WORK INSTRUCTION — Write the data out again exactly, with every picture removed.

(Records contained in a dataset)
****

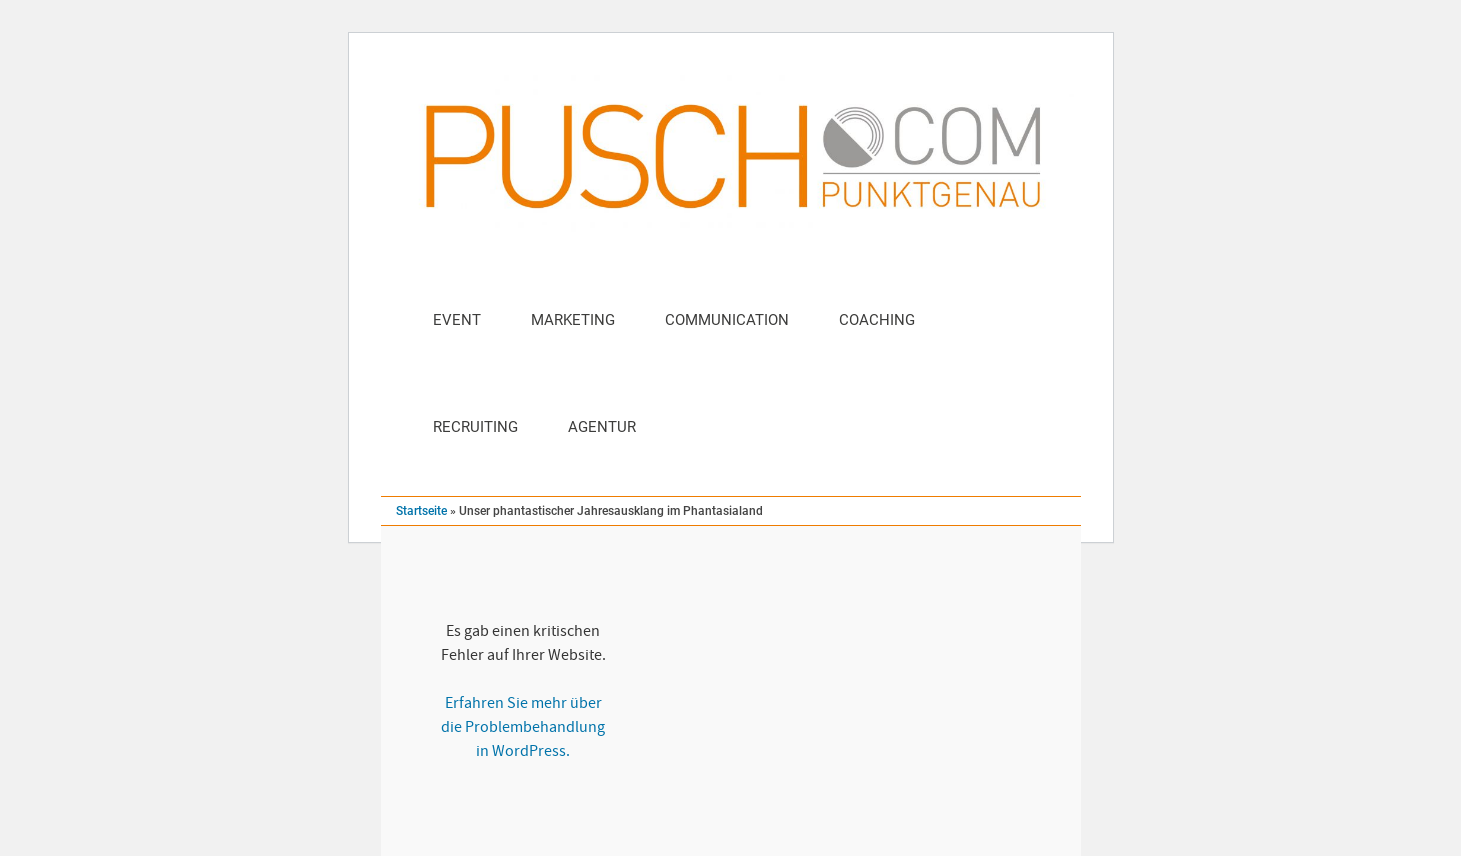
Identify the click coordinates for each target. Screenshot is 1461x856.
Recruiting (475, 427)
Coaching (877, 320)
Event (457, 320)
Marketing (573, 320)
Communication (727, 320)
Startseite (421, 511)
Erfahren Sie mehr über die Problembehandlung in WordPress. (523, 727)
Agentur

****

WRITTEN SOLUTION —
Identify the click coordinates for each target. Screenshot is 1461x856.
Recruiting (475, 427)
Coaching (877, 320)
Event (457, 320)
Marketing (573, 320)
Communication (727, 320)
Startseite (421, 511)
Erfahren Sie mehr über die Problembehandlung in WordPress. (523, 727)
Agentur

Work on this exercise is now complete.